This summer, I read a book titled “Love Your Enemies” by Arthur C. Brooks, who was recently the president of a conservative think tank, the American Enterprise Institute. The book discusses changing the way we interact in the political sphere. Instead of writing a book review, I want to reflect on its impact on me.
First, a bit about Brooks. He appears to be a thoughtful, reasonable individual with a background as a professional classical musician for about 22 years. Later, he transitioned into economics and policy analysis, initially focusing on charitable giving. Brooks is friends with the Dalai Lama, and they even co-wrote an article for the New York Times. Though he’s been a practicing Catholic since age 16, the Dalai Lama’s teachings on love have significantly influenced him. Brooks was once a registered Democrat, then a Republican, and now he’s an Independent. Despite being conservative, he doesn’t align with Trumpian conservatism.
I intentionally chose to read a book by a conservative to challenge my own liberal views and counter the trend of quickly dismissing differing opinions. Although Brooks and I likely don’t align politically, I welcomed this challenge.
The book indeed challenged me in various ways, sometimes testing my patience. Brooks aims for balance, critiquing both Donald Trump and Hillary Clinton, even though I believe their flaws aren’t equivalent. While discussing the need for democratic rules, he avoids addressing significant rule-breaking issues like gerrymandering or voter purges, probably to maintain a strained sense of impartiality. Despite wanting Brooks to admit that sometimes one side is worse, I reminded myself this could be my own bias.
The main positive challenge was: how can we love our enemies? It encouraged me to approach others more lovingly, communicate with compassion, practice empathy deeply, and let go of tribalism—tasks that seem lifelong and difficult.
What resonated most was Brooks’ dismissal of “civility” and “tolerance” as sufficient goals. It’s not that we shouldn’t be civil or tolerant, but that these goals fall short. Brooks argues that describing a marriage as “civil” or “tolerant” would signal a problematic relationship. Similarly, merely being civil or tolerant towards political opponents is inadequate—we must learn to love our enemies.
Of course, this is deeply challenging. Even achieving civility and tolerance is tough because we often feel compelled to judge harshly those we disagree with. If loving our enemies is even harder, how can we start?
I believe the fundamental step is recognizing the common humanity in those we disagree with. We all desire similar things like fairness, freedom, and security, but we pursue these goals differently. These differences bring us into opposition, leading to clashes and viewing each other as enemies. We stop seeing any common ground and resort to name-calling and distorting each other’s views.

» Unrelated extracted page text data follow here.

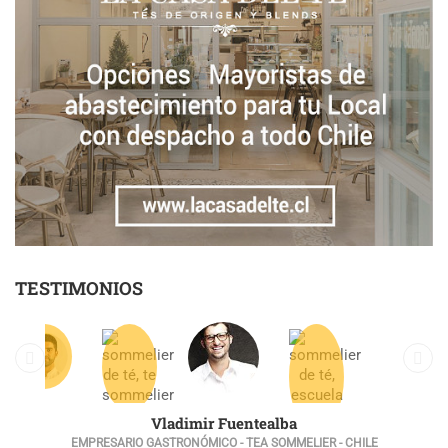
TESTIMONIOS
Vladimir Fuentealba
EMPRESARIO GASTRONÓMICO - TEA SOMMELIER - CHILE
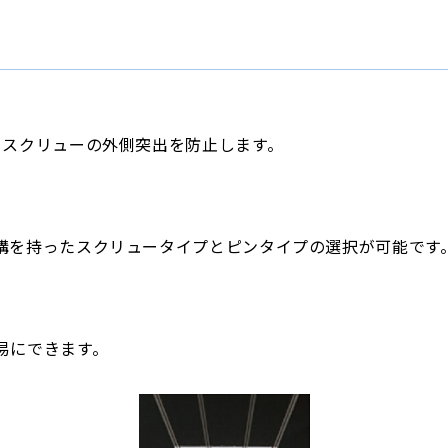
るスクリューの外側突出を防止します。
構を持ったスクリュータイプとピンタイプの選択が可能です
易にできます。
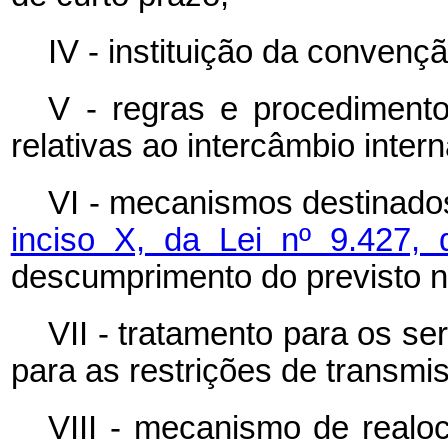
IV - instituição da convenç
V - regras e procedimento
relativas ao intercâmbio intern
VI - mecanismos destinado
inciso X, da Lei nº 9.427
descumprimento do previsto ne
VII - tratamento para os ser
para as restrições de transmi
VIII - mecanismo de realo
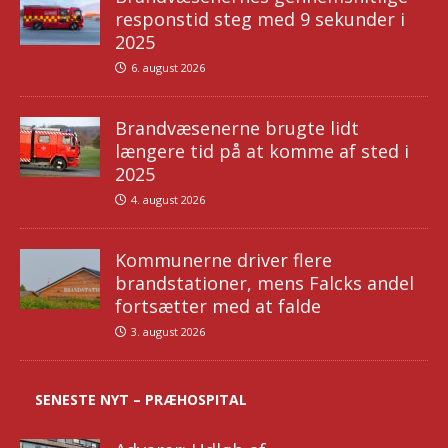
responstid steg med 9 sekunder i
2025
6. august 2026
Brandvæsenerne brugte lidt
længere tid på at komme af sted i
2025
4. august 2026
Kommunerne driver flere
brandstationer, mens Falcks andel
fortsætter med at falde
3. august 2026
SENESTE NYT – PRÆHOSPITAL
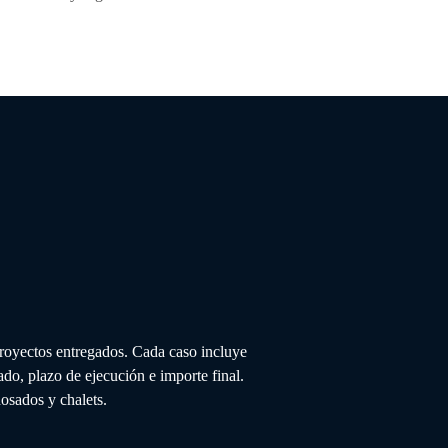
s
royectos entregados. Cada caso incluye
ado, plazo de ejecución e importe final.
osados y chalets.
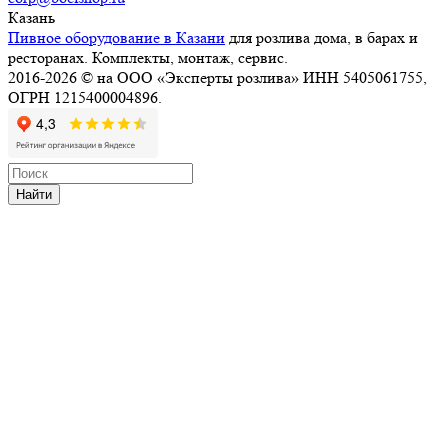
Казань
Пивное оборудование в Казани
для розлива дома, в барах и
ресторанах. Комплекты, монтаж, сервис.
2016-2026 © на ООО «Эксперты розлива» ИНН 5405061755,
ОГРН 1215400004896.
Найти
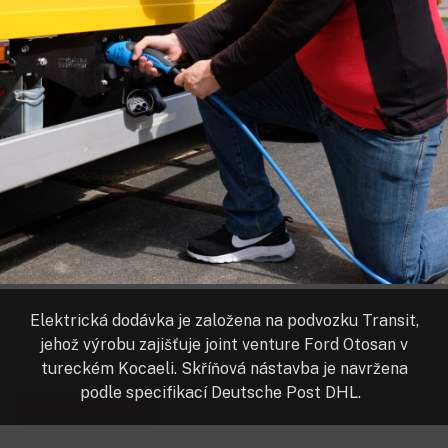
Ford vyrábí pro DP DHL jeho největší nákladní elektrovozy
StreetScooter.
autor:
ALEXANDER BERTRAMSABERTRA4@FORD.COM
rn
12. 10. 2018
16:46
PŘEHRÁT ČLÁNEK
ODEBÍRAT AUTORA
DHL
Deutsche Post
elektromobil
elektromobilita
Elektrická dodávka je založena na podvozku Transit,
dodávka
silniční doprava
nákladní doprava
jehož výrobu zajišťuje joint venture Ford Otosan v
nákladní auto
tureckém Kocaeli. Skříňová nástavba je navržena
podle specifikací Deutsche Post DHL.
ODEBÍRAT TÉMA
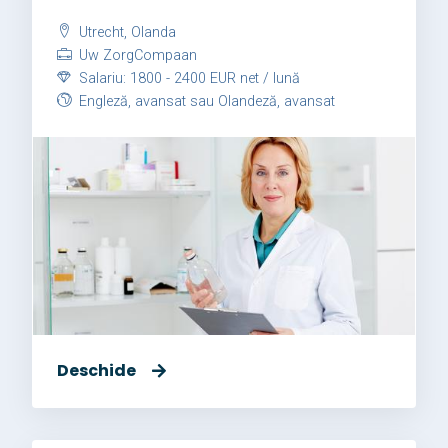
Utrecht, Olanda
Uw ZorgCompaan
Salariu: 1800 - 2400 EUR net / lună
Engleză, avansat sau Olandeză, avansat
Deschide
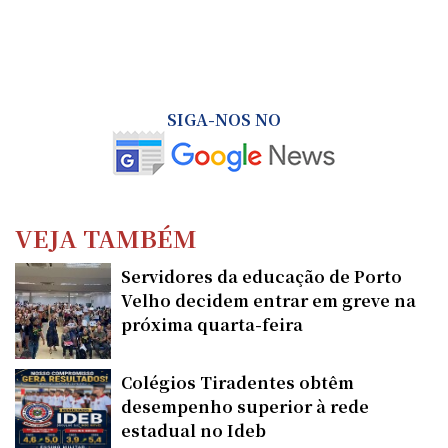
SIGA-NOS NO
VEJA TAMBÉM
Servidores da educação de Porto
Velho decidem entrar em greve na
próxima quarta-feira
Colégios Tiradentes obtêm
desempenho superior à rede
estadual no Ideb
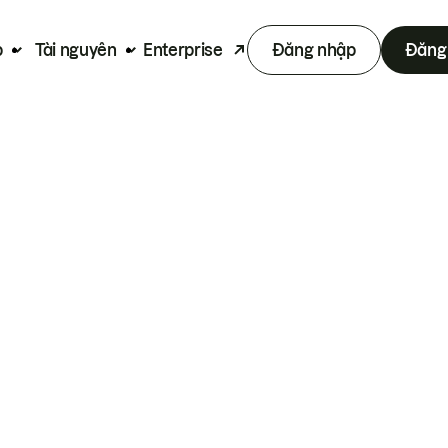
p
Tài nguyên
Enterprise
Đăng nhập
Đăng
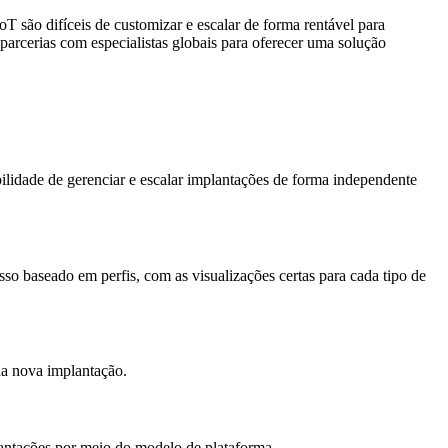
 são difíceis de customizar e escalar de forma rentável para
rcerias com especialistas globais para oferecer uma solução
ilidade de gerenciar e escalar implantações de forma independente
so baseado em perfis, com as visualizações certas para cada tipo de
da nova implantação.
lantações por meio do modelo de plataforma.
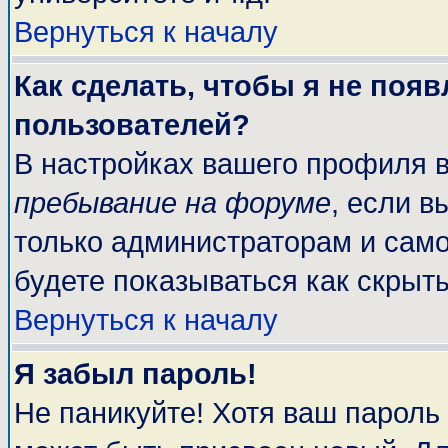
Вернуться к началу
Как сделать, чтобы я не поя
пользователей?
В настройках вашего профиля 
пребывание на форуме
, если 
только администраторам и само
будете показываться как скрыт
Вернуться к началу
Я забыл пароль!
Не паникуйте! Хотя ваш пароль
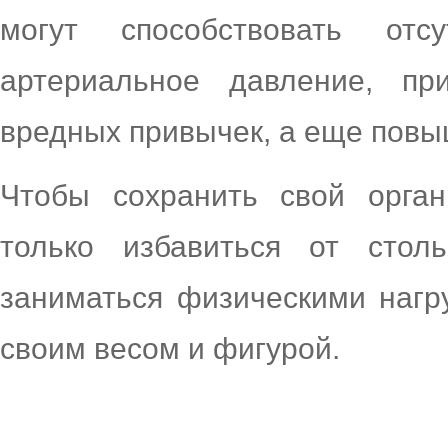
могут способствовать отсу
артериальное давление, пр
вредных привычек, а еще повы
Чтобы сохранить свой орга
только избавиться от стол
заниматься физическими нагру
своим весом и фигурой.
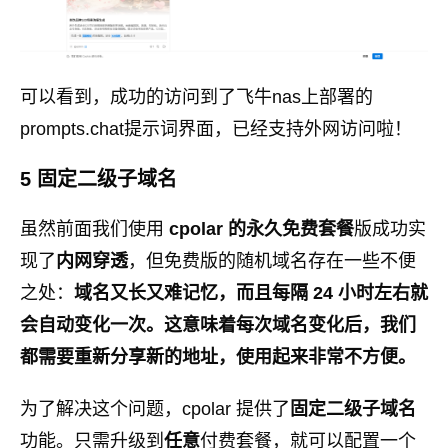
可以看到，成功的访问到了飞牛nas上部署的
prompts.chat提示词界面，已经支持外网访问啦！
5 固定二级子域名
虽然前面我们使用
cpolar 的永久免费套餐
版成功实
现了
内网穿透
，但免费版的随机域名存在一些不便
之处：
域名又长又难记忆，而且每隔 24 小时左右就
会自动变化一次。这意味着每次域名变化后，我们
都需要重新分享新的地址，使用起来非常不方便。
为了解决这个问题，cpolar 提供了
固定二级子域名
功能。只需升级到
任意
付费套餐，就可以配置一个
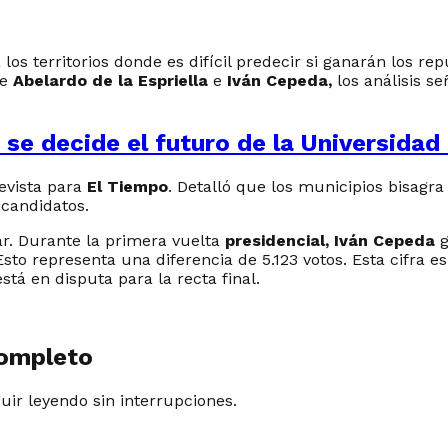
os territorios donde es difícil predecir si ganarán los re
re
Abelardo de la Espriella
e
Iván Cepeda,
los análisis s
 se decide el futuro de la Universidad
evista para
El Tiempo
. Detalló que los municipios bisagra
 candidatos.
ar. Durante la primera vuelta
presidencial, Iván Cepeda
g
Esto representa una diferencia de 5.123 votos. Esta cifra 
stá en disputa para la recta final.
completo
guir leyendo sin interrupciones.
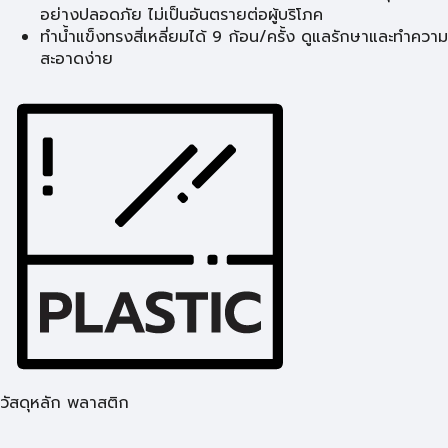
อย่างปลอดภัย ไม่เป็นอันตรายต่อผู้บริโภค
ทำน้ำแข็งทรงสี่เหลี่ยมได้ 9 ก้อน/ครั้ง ดูแลรักษาและทำความ
สะอาดง่าย
วัสดุหลัก พลาสติก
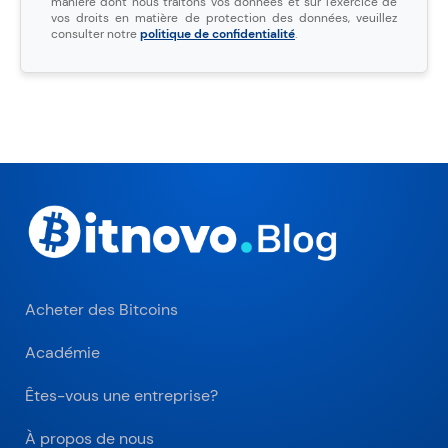
manière dont nous traitons vos données et sur l'exercice de
vos droits en matière de protection des données, veuillez
consulter notre
politique de confidentialité
.
Acheter des Bitcoins
Académie
Êtes-vous une entreprise?
À propos de nous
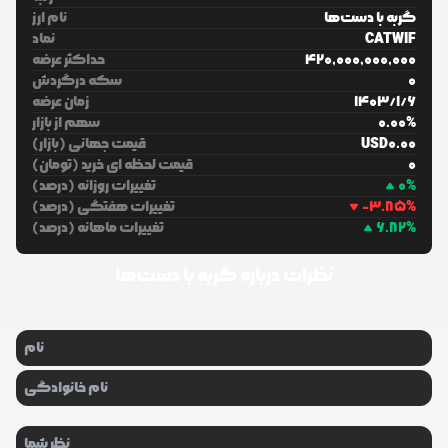
گربه با دست‌ها
نام ارز
CATWIF
نماد
420,000,000,000
حداکثر عرضه
0
سکه درگردش
6
/
1
/
1403
زمان عرضه
%
0.00
سهم از بازار
0.00
USD
قیمت جهانی (بازار)
0
قیمت لحظه ای خرید (تومان)
%
0
تغییرات روزانه (درصد)
%
-3.85
تغییرات هفتگی (درصد)
%
6.82
تغییرات ماهانه (درصد)
نظرات درباره
گربه با دست‌ها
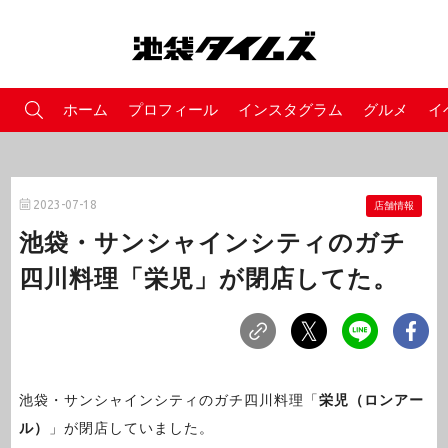
ホーム
プロフィール
インスタグラム
グルメ
イ
2023-07-18
店舗情報
池袋・サンシャインシティのガチ
四川料理「栄児」が閉店してた。
池袋・サンシャインシティのガチ四川料理「
栄児（ロンアー
ル）
」が閉店していました。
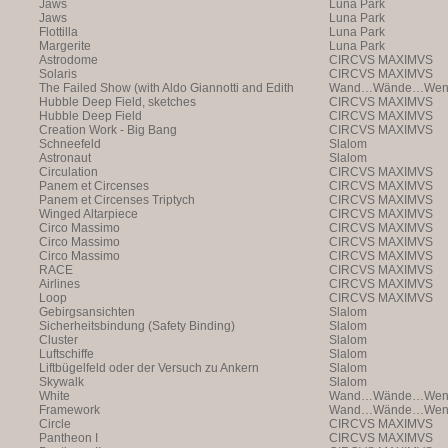
Jaws
Luna Park
Jaws
Luna Park
Flottilla
Luna Park
Margerite
Luna Park
Astrodome
CIRCVS MAXIMVS
Solaris
CIRCVS MAXIMVS
The Failed Show (with Aldo Giannotti and Edith
Wand…Wände…Wende
Payer)
Hubble Deep Field, sketches
CIRCVS MAXIMVS
Hubble Deep Field
CIRCVS MAXIMVS
Creation Work - Big Bang
CIRCVS MAXIMVS
Schneefeld
Slalom
Astronaut
Slalom
Circulation
CIRCVS MAXIMVS
Panem et Circenses
CIRCVS MAXIMVS
Panem et Circenses Triptych
CIRCVS MAXIMVS
Winged Altarpiece
CIRCVS MAXIMVS
Circo Massimo
CIRCVS MAXIMVS
Circo Massimo
CIRCVS MAXIMVS
Circo Massimo
CIRCVS MAXIMVS
RACE
CIRCVS MAXIMVS
Airlines
CIRCVS MAXIMVS
Loop
CIRCVS MAXIMVS
Gebirgsansichten
Slalom
Sicherheitsbindung (Safety Binding)
Slalom
Cluster
Slalom
Luftschiffe
Slalom
Liftbügelfeld oder der Versuch zu Ankern
Slalom
Skywalk
Slalom
White
Wand…Wände…Wende
Framework
Wand…Wände…Wende
Circle
CIRCVS MAXIMVS
Pantheon I
CIRCVS MAXIMVS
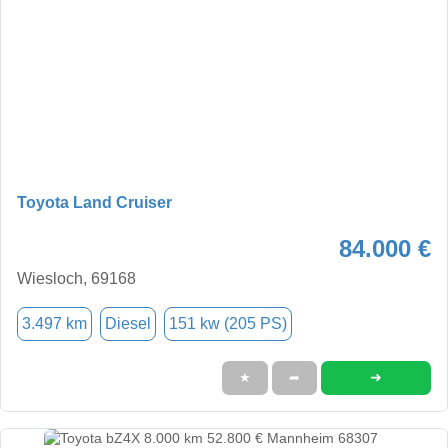
Toyota Land Cruiser
84.000 €
Wiesloch, 69168
3.497 km
Diesel
151 kw (205 PS)
➜
★
➦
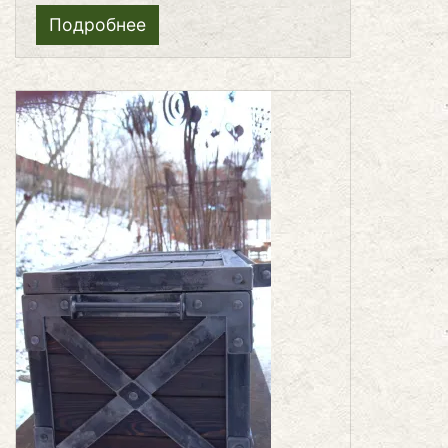
Подробнее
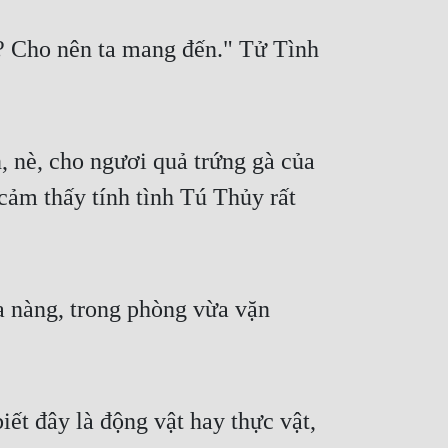
? Cho nên ta mang đến." Tử Tình 
, nè, cho ngươi quả trứng gà của 
cảm thấy tính tình Tú Thủy rất 
a nàng, trong phòng vừa vặn 
t đây là động vật hay thực vật, 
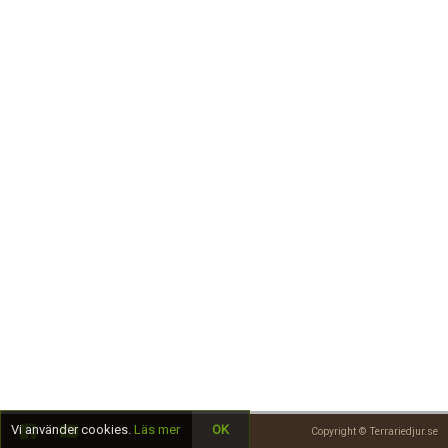
Skapa konto
Vi använder cookies.
Läs mer
OK
Copyright © Terrariedjur.se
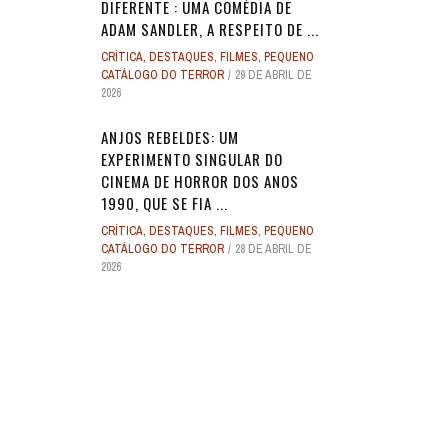
DIFERENTE : UMA COMÉDIA DE
ADAM SANDLER, A RESPEITO DE ...
CRÍTICA
,
DESTAQUES
,
FILMES
,
PEQUENO
CATÁLOGO DO TERROR
29 DE ABRIL DE
2026
ANJOS REBELDES: UM
EXPERIMENTO SINGULAR DO
CINEMA DE HORROR DOS ANOS
1990, QUE SE FIA ...
CRÍTICA
,
DESTAQUES
,
FILMES
,
PEQUENO
CATÁLOGO DO TERROR
28 DE ABRIL DE
2026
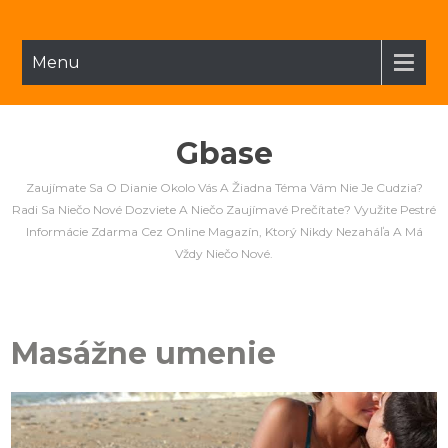
Menu
Gbase
Zaujímate Sa O Dianie Okolo Vás A Žiadna Téma Vám Nie Je Cudzia?
Radi Sa Niečo Nové Dozviete A Niečo Zaujímavé Prečítate? Využite Pestré
Informácie Zdarma Cez Online Magazín, Ktorý Nikdy Nezaháľa A Má
Vždy Niečo Nové.
Masážne umenie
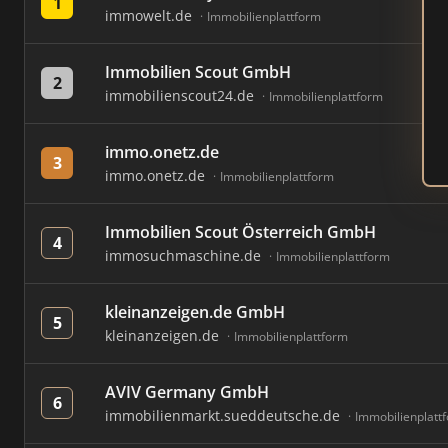
1
immowelt.de
Immobilienplattform
Immobilien Scout GmbH
2
immobilienscout24.de
Immobilienplattform
immo.onetz.de
3
immo.onetz.de
Immobilienplattform
Immobilien Scout Österreich GmbH
4
immosuchmaschine.de
Immobilienplattform
kleinanzeigen.de GmbH
5
kleinanzeigen.de
Immobilienplattform
AVIV Germany GmbH
6
immobilienmarkt.sueddeutsche.de
Immobilienplatt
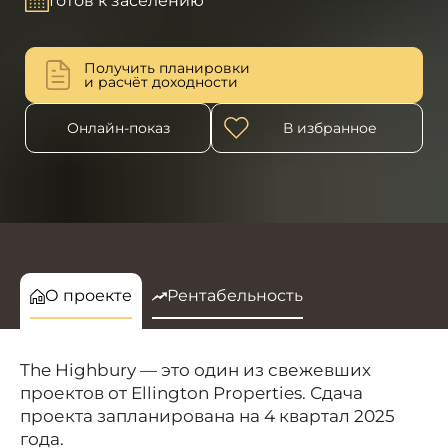
Готов к заселению
Получить планировки
и расчёт доходности
Онлайн-показ
В избранное
О проекте
Рентабельность
The Highbury — это один из свежевших
проектов от Ellington Properties. Сдача
проекта запланирована на 4 квартал 2025
года.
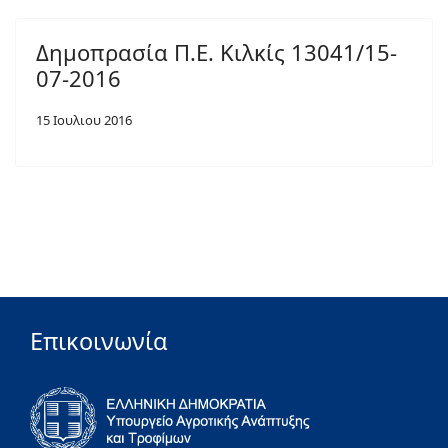
Δημοπρασία Π.Ε. Κιλκίς 13041/15-
07-2016
15 Ιουλιου 2016
Επικοινωνία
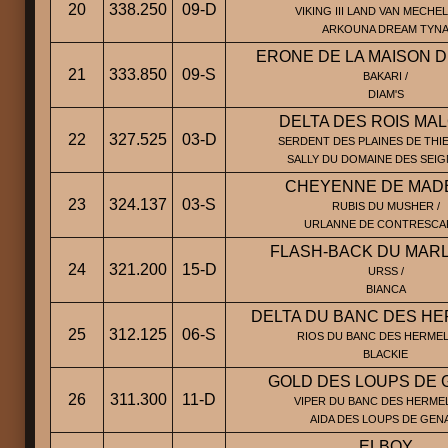
20
338.250
09-D
VIKING III LAND VAN MECHEL
ARKOUNA DREAM TYN
ERONE DE LA MAISON 
21
333.850
09-S
BAKARI /
DIAM'S
DELTA DES ROIS MA
22
327.525
03-D
SERDENT DES PLAINES DE THI
SALLY DU DOMAINE DES SEI
CHEYENNE DE MAD
23
324.137
03-S
RUBIS DU MUSHER /
URLANNE DE CONTRESCA
FLASH-BACK DU MAR
24
321.200
15-D
URSS /
BIANCA
DELTA DU BANC DES H
25
312.125
06-S
RIOS DU BANC DES HERMEL
BLACKIE
GOLD DES LOUPS DE 
26
311.300
11-D
VIPER DU BANC DES HERMEL
AIDA DES LOUPS DE GEN
ELBOY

Take, for example, a person who believes human activities drive climate change and seeks significant government intervention versus another person wary of governmental overreach. These two might view each other as existential enemies, unlikely to change each other’s minds. Their interactions often become displays of contempt and loyalty to their political groups, rather than genuine dialogues.
By looking beyond the insults and policies, we can see two humans who are afraid and seeking security. If we approach each other with this understanding, our communication becomes more respectful and sensitive. We might start learning from one another instead of lecturing and insulting, aiming for connection rather than division.
Brooks cites the friendship between Princeton professors Cornel West, a black socialist, and Robert George, a white conservative, as an example. Despite disagreeing on nearly everything, they clearly love each other as brothers. Their relationship isn’t about forced politeness or mere tolerance; it’s about love, respect, and openness to learning. This shows it’s possible to love while disagreeing and challenging each other’s views.
One risk in trying to empathize with opponents is getting angry when it doesn’t work. Brooks emphasizes that empathy isn’t a trick to change people’s minds. It’s valuable because it’s a better way to live. Acting out of empathy might not change every heart and mind, but it’s always worth trying and benefits us in the long run, helping us connect more deeply with our own humanity.
I’m attempting to put this into practice. Step one is distancing myself from what Brooks calls the “outrage industrial complex” found in social media and televised debates. I’ve already reduced my social media use and avoid popular accounts that thrive on insults.
I’m gradually learning to see common concerns beneath our differing worldviews and recognize the humanity beneath contempt. Communicating empathetically with people I completely disagree with still scares me, but it’s a lifelong task I’ve just begun. As someone who has been practicing and teaching loving-kindness meditation for decades, this is humbling. Loving my enemies feels like a calling. By the time we truly love our enemies, we realize they are no longer enemies, but brothers and sisters.
“Love Your Enemies” isn’t a perfect book, but it’s worth reading for its central challenge—to let go of contempt and strive to become more loving human beings.